By Vivian Nunez
June 10, 2016
Credit : Flickr user Jessie Daniels.

As a student at the City University of New York’s Hunter College, Jerin Arifa found herself at the intersection of change. The City University of New York (CUNY) system as a whole, which is comprised of various colleges, did not yet have an overarching policy on sexual assault, but with Arifa’s leadership as well as various student activists on campus, this was set to change.

Together with another student, Arifa proposed and developed a more inclusive domestic violence and sexual assault policy for more than half a million students within the City University of New York system.

“I was already really involved in campus organizing,” said Arifa to Generation Progress. “And because of my position in Hunter College’s Student Government, I was the representative for Hunter College… in the CUNY-wide student government and that allowed me access to CUNY administration, which helped us start the whole process.”

The new CUNY policy was an improvement because it created safer spaces for both survivors of sexual assault and those who chose to outwardly support them.
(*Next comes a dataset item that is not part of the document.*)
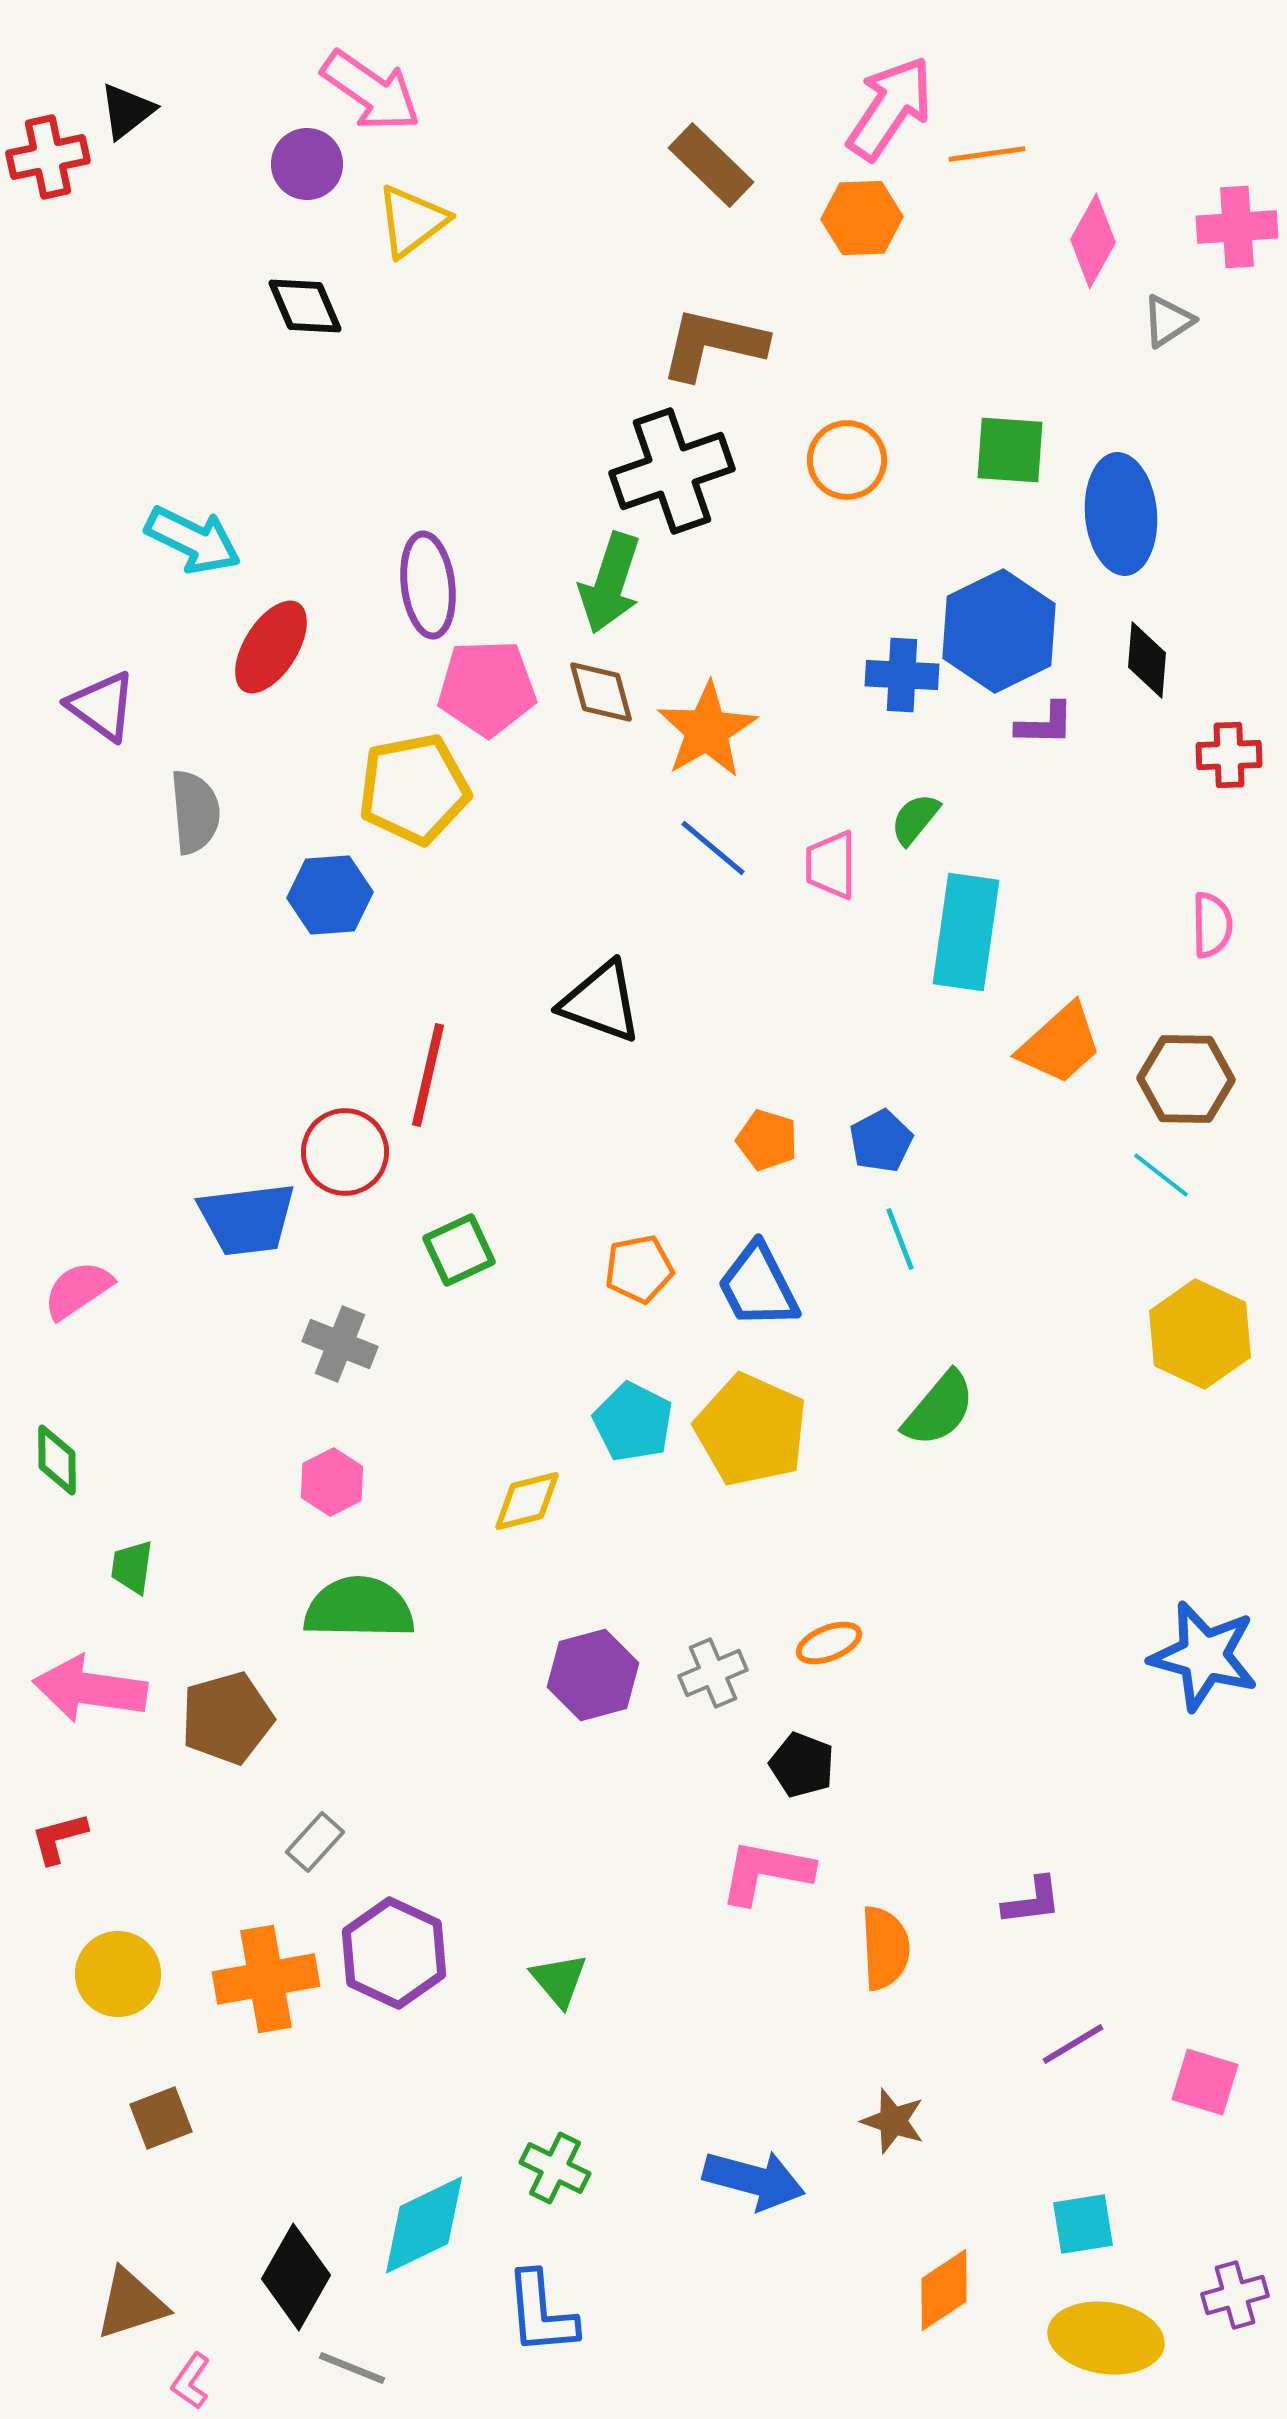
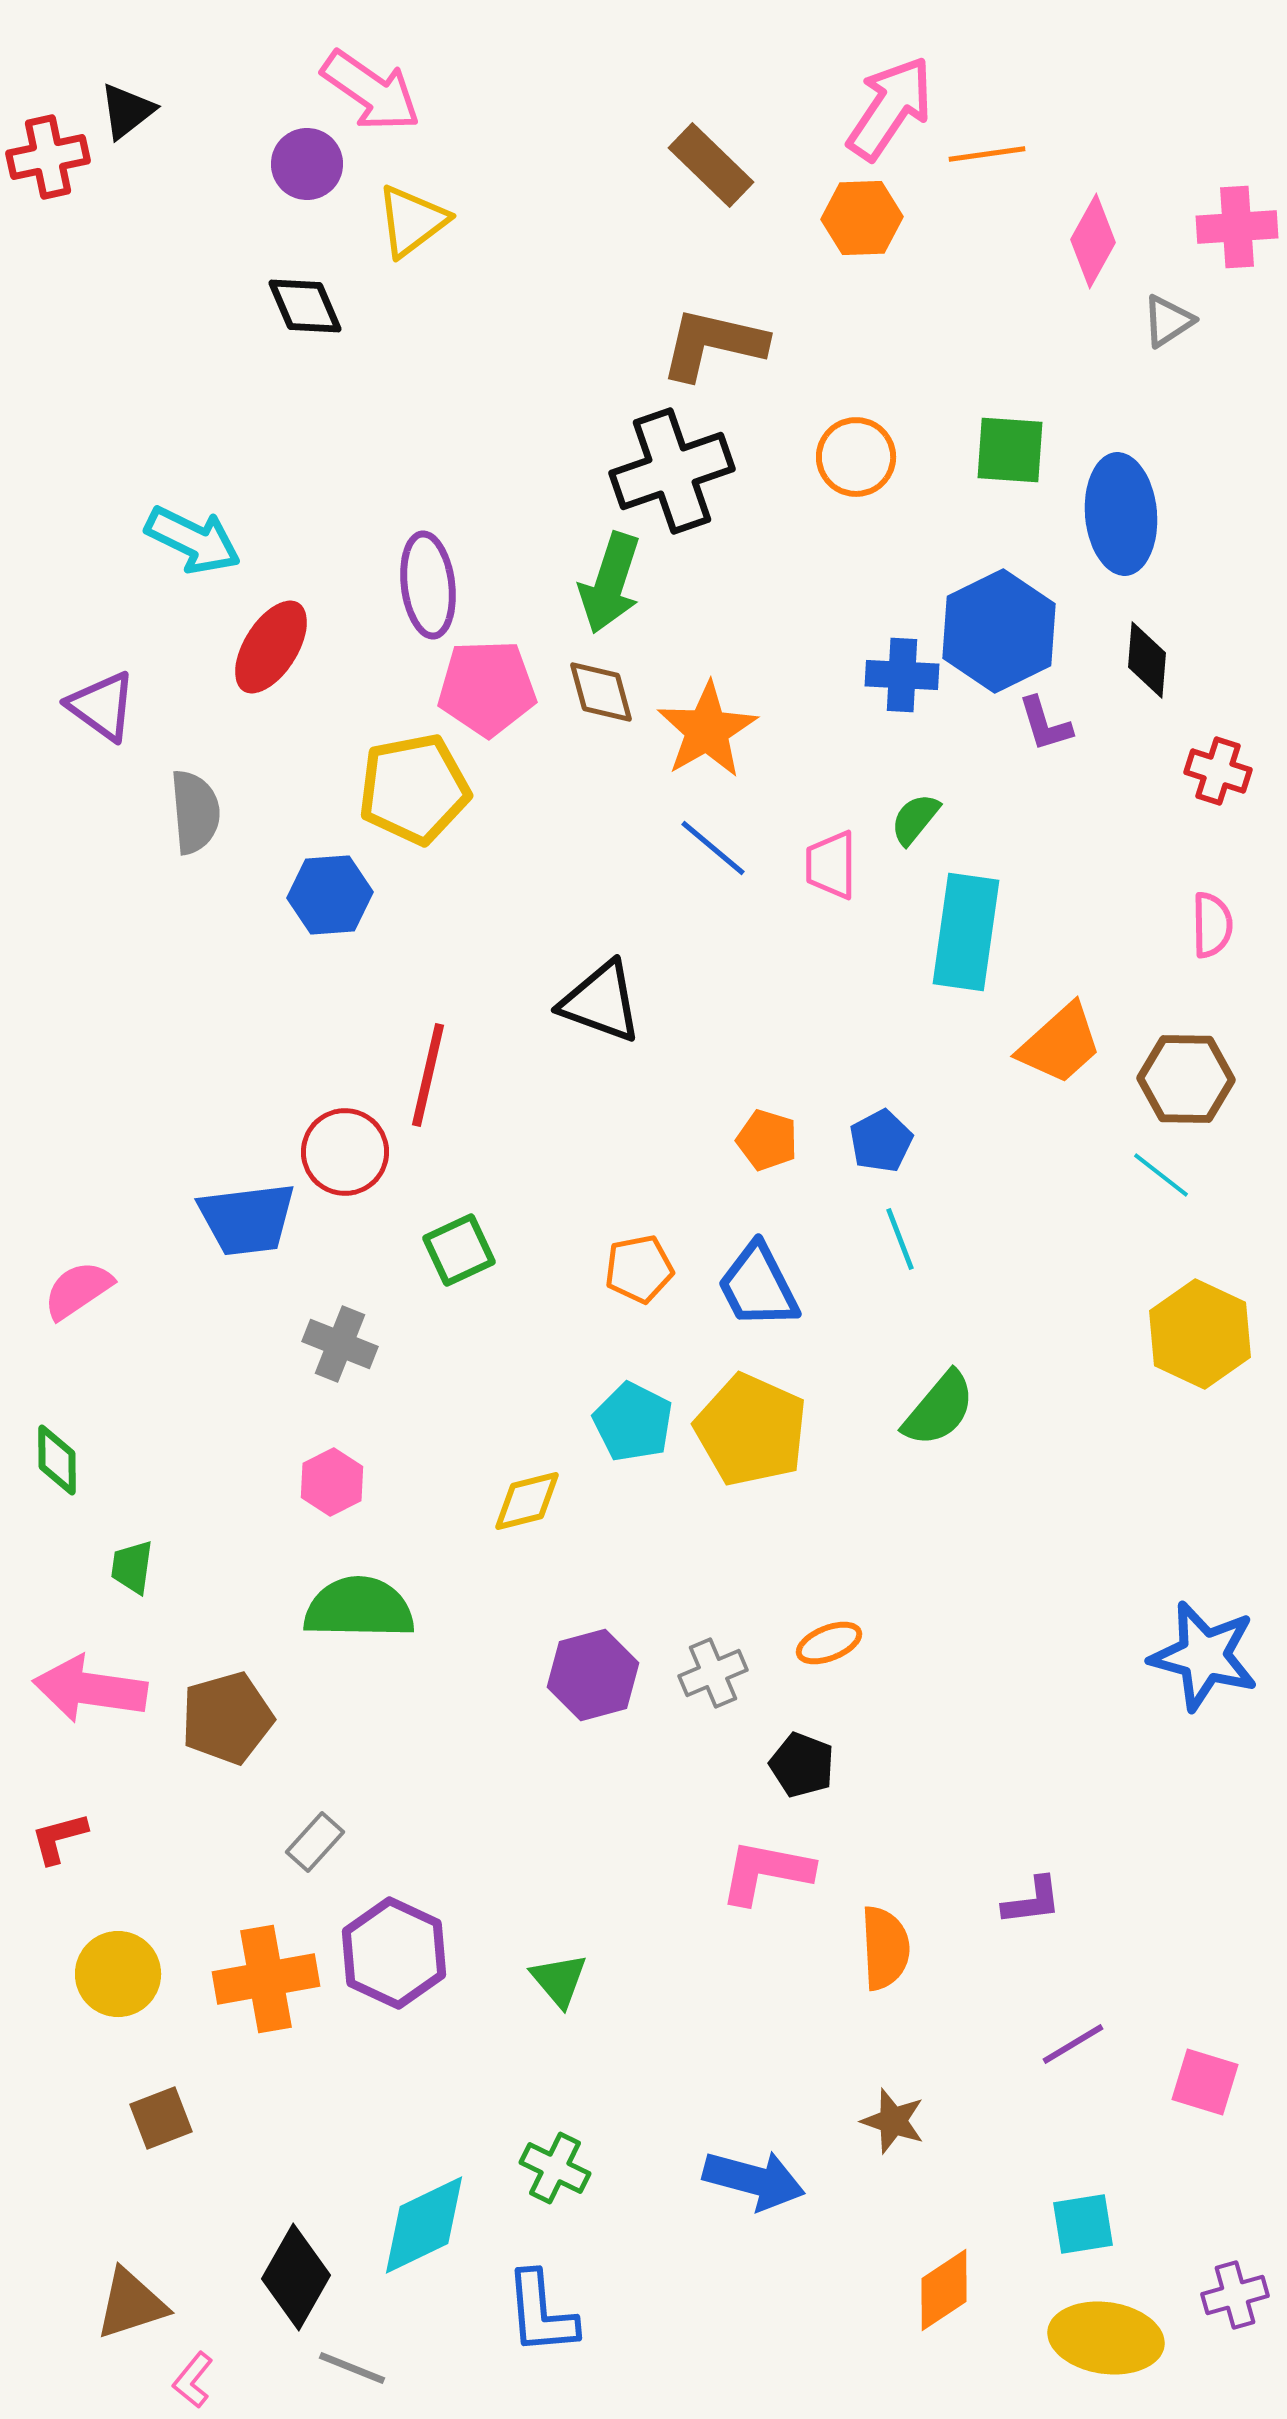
orange circle at (847, 460): moved 9 px right, 3 px up
purple L-shape at (1045, 724): rotated 72 degrees clockwise
red cross at (1229, 755): moved 11 px left, 16 px down; rotated 20 degrees clockwise
pink L-shape at (191, 2381): moved 2 px right, 1 px up; rotated 4 degrees clockwise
“The policy includes new and comprehensive guidelines for students and counselors, establishes disciplinary procedures, creates on-campus advocates for victims, provides education and training for faculty and staff, and ensures assistance for students in obtaining medical care and counseling,” explains the official statement from CUNY.

In many ways, CUNY’s 2010 move to approve such an exhaustive policy was ahead of the curve; most colleges are just now, under the pressure of increased Title IX investigations, choosing to revisit their campus sexual assault policies.

Brigham Young University, for instance, a Mormon, private university, announced at the beginning of May that it would be invoking a task force and launching a website that allows anyone to offer feedback to the university on its handling of sexual assaults. But Brigham Young University impetus for change came after various survivors came forth with allegations that the university treated survivors unfairly.

BYU is not the only example of how students, activists and survivors have sparked changed. Much of the change that has happened across college campuses is due to grassroots movements. Students across the nation have taken on the role of activists and openly embraced the role of active bystander.

“I absolutely think that students should get involved and organize,” explains Arifa. “I think grassroots organization is probably the best kind, I think it’s so important, not just for the causes they’re fighting for, but also for the skills [they gain] and the way it changes society.”

At a federal government level, the White House has also acknowledged the power behind grassroots movements on campus. Vice President Joe Biden has persistently pushed forth the idea that the more students who become active bystanders, the less likely it is for sexual assaults to occur on campuses.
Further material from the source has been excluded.